» **How to complete this task**
After locating the line that holds "Qui sommes-nous ?", transcribe it and each following line to the end of the records, changing nothing and adding nothing.
BEGIN Material to process
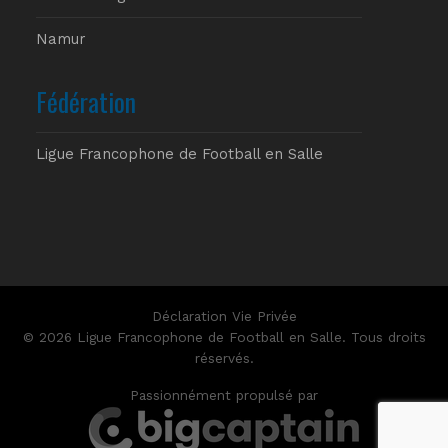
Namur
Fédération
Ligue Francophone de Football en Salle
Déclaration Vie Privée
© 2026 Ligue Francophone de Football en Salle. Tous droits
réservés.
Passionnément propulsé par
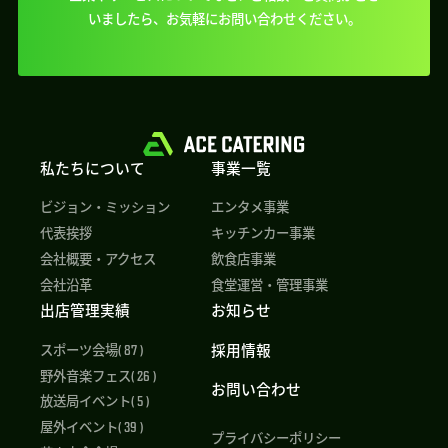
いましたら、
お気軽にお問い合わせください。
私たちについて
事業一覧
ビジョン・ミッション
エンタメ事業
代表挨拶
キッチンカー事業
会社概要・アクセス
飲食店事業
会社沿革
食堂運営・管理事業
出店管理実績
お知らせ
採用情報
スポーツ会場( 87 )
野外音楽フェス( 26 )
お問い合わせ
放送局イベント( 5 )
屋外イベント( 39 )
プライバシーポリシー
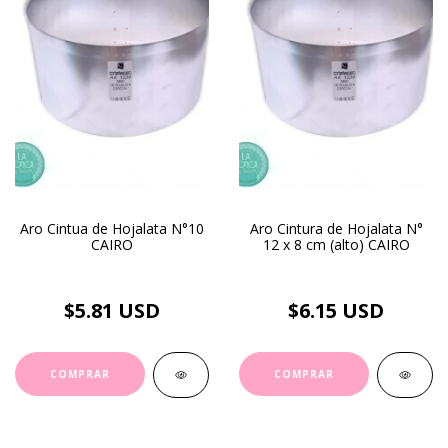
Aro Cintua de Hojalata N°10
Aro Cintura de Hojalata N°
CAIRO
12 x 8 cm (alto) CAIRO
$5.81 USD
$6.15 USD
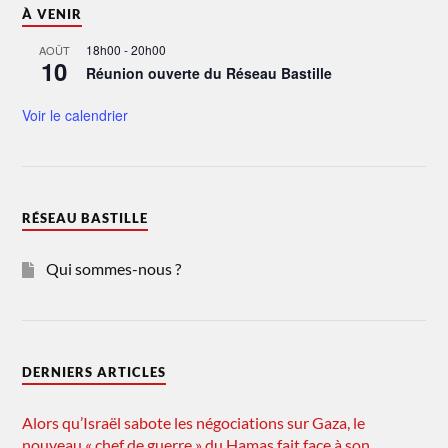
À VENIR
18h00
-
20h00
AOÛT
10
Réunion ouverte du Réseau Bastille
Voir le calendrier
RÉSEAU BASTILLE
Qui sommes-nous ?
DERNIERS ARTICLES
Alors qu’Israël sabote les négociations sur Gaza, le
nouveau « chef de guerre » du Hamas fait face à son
END Material to process
» **Solved exercise**
Qui sommes-nous ?
DERNIERS ARTICLES
Alors qu’Israël sabote les négociations sur Gaza, le
nouveau « chef de guerre » du Hamas fait face à son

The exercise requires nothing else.